RECORDS FOR THE EXERCISE: Begin

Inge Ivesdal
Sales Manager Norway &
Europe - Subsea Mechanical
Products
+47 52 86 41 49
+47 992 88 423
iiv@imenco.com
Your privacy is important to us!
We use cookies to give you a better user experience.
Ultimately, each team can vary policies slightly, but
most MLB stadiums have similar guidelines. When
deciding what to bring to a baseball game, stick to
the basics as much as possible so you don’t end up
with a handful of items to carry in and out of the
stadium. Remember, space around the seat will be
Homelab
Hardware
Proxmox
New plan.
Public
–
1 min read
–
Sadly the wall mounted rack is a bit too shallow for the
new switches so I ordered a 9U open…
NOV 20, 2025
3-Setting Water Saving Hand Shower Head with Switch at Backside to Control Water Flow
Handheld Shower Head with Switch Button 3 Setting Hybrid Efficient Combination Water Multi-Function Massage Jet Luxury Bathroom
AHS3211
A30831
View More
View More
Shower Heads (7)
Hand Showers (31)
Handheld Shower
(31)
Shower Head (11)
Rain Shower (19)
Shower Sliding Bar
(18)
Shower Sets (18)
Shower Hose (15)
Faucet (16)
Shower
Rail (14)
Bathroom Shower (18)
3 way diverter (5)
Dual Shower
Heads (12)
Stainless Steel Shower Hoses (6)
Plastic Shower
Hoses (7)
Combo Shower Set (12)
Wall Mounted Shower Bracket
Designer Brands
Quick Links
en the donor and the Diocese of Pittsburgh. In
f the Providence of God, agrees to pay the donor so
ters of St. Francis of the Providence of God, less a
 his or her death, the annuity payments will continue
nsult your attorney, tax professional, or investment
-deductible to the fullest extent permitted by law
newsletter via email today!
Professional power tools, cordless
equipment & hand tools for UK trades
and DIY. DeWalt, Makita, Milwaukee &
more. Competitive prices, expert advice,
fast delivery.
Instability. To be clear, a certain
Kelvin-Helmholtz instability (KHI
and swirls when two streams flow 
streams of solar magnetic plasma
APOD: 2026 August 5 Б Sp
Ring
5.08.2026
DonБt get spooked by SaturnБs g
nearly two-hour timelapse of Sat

RECORDS FOR THE EXERCISE: End

## EXERCISE REQUIREMENTS
In full and word for word, write out the data above.

## ANSWER BOX
Inge Ivesdal
Sales Manager Norway &
Europe - Subsea Mechanical
Products
+47 52 86 41 49
+47 992 88 423
iiv@imenco.com
Your privacy is important to us!
We use cookies to give you a better user experience.
Ultimately, each team can vary policies slightly, but
most MLB stadiums have similar guidelines. When
deciding what to bring to a baseball game, stick to
the basics as much as possible so you don’t end up
with a handful of items to carry in and out of the
stadium. Remember, space around the seat will be
Homelab
Hardware
Proxmox
New plan.
Public
–
1 min read
–
Sadly the wall mounted rack is a bit too shallow for the
new switches so I ordered a 9U open…
NOV 20, 2025
3-Setting Water Saving Hand Shower Head with Switch at Backside to Control Water Flow
Handheld Shower Head with Switch Button 3 Setting Hybrid Efficient Combination Water Multi-Function Massage Jet Luxury Bathroom
AHS3211
A30831
View More
View More
Shower Heads (7)
Hand Showers (31)
Handheld Shower
(31)
Shower Head (11)
Rain Shower (19)
Shower Sliding Bar
(18)
Shower Sets (18)
Shower Hose (15)
Faucet (16)
Shower
Rail (14)
Bathroom Shower (18)
3 way diverter (5)
Dual Shower
Heads (12)
Stainless Steel Shower Hoses (6)
Plastic Shower
Hoses (7)
Combo Shower Set (12)
Wall Mounted Shower Bracket
Designer Brands
Quick Links
en the donor and the Diocese of Pittsburgh. In
f the Providence of God, agrees to pay the donor so
ters of St. Francis of the Providence of God, less a
 his or her death, the annuity payments will continue
nsult your attorney, tax professional, or investment
-deductible to the fullest extent permitted by law
newsletter via email today!
Professional power tools, cordless
equipment & hand tools for UK trades
and DIY. DeWalt, Makita, Milwaukee &
more. Competitive prices, expert advice,
fast delivery.
Instability. To be clear, a certain
Kelvin-Helmholtz instability (KHI
and swirls when two streams flow 
streams of solar magnetic plasma
APOD: 2026 August 5 Б Sp
Ring
5.08.2026
DonБt get spooked by SaturnБs g
nearly two-hour timelapse of Sat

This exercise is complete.